The space industry just got its same-day delivery service. Impulse Space is promising to compress satellite transport to geostationary orbit from months to hours, landing three major contracts worth millions in partnership deals with Anduril, Astranis, and Infinite Orbits scheduled through 2027.
The space logistics game just changed. Impulse Space is bringing Amazon-style same-day delivery to satellites, but instead of your doorstep, they're targeting geostationary orbit 22,000 miles above Earth. What normally takes months now happens in hours.
Tom Mueller, who spent nearly two decades perfecting SpaceX's Merlin and Raptor engines, founded Impulse in 2021 with a bold vision: ultra-fast satellite transport that makes space as accessible as overnight shipping. This week, that vision crystallized into three major deals that could reshape how we think about orbital logistics.
The centerpiece is Helios, Impulse's methane-oxygen kick stage that acts as the final mile courier for satellites. Think of it as a space taxi that picks up payloads in low Earth orbit and rockets them to their final destination in record time. The system uses a powerful engine called Deneb to propel spacecraft through the treacherous Van Allen radiation belts - those charged particle zones that have historically made GEO missions complex and time-consuming.
Anduril signed on first for a 2026 demonstration mission that could prove especially lucrative for both companies.
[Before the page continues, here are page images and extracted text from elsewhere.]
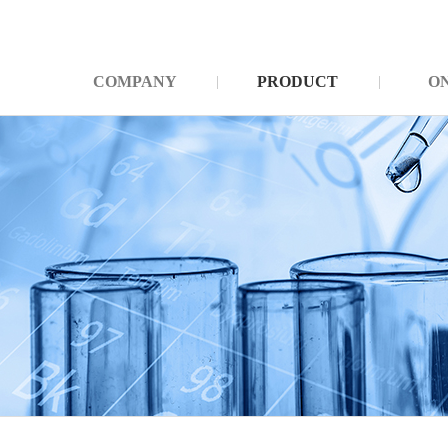
COMPANY
PRODUCT
O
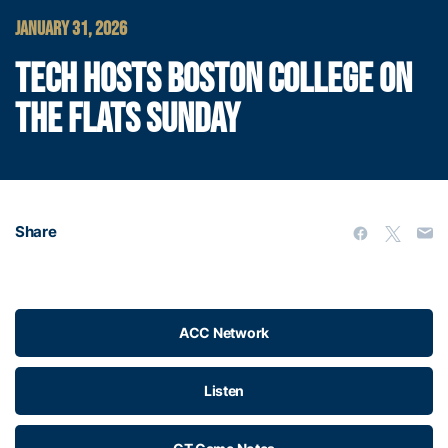
JANUARY 31, 2026
TECH HOSTS BOSTON COLLEGE ON
THE FLATS SUNDAY
Share
ACC Network
Listen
The defense contractor will provide mission data processors, long-wave infrared imaging, and software-defined payloads while Impulse supplies the Mira spacecraft - the same platform that flew its maiden voyage last year. Together, they're building capabilities for rendezvous and proximity operations, essentially allowing satellites to approach and inspect other objects in orbit.
This isn't just about faster delivery. The Space Force has identified these inspection capabilities as critical for space domain awareness and deterrence. U.S. officials call it "maneuvering without regret" - the ability to reposition satellites without jeopardizing missions or burning precious fuel. In an increasingly contested space environment, that agility could prove decisive.
The commercial applications are equally compelling. Astranis locked in a 2027 mission that will see its MicroGEO satellites launched on Falcon 9 rocket to low Earth orbit, then delivered to geostationary orbit in under 24 hours by Helios. For Astranis, this timeline compression is gold - it means dramatically faster satellite activation for customers waiting for broadband services on Earth.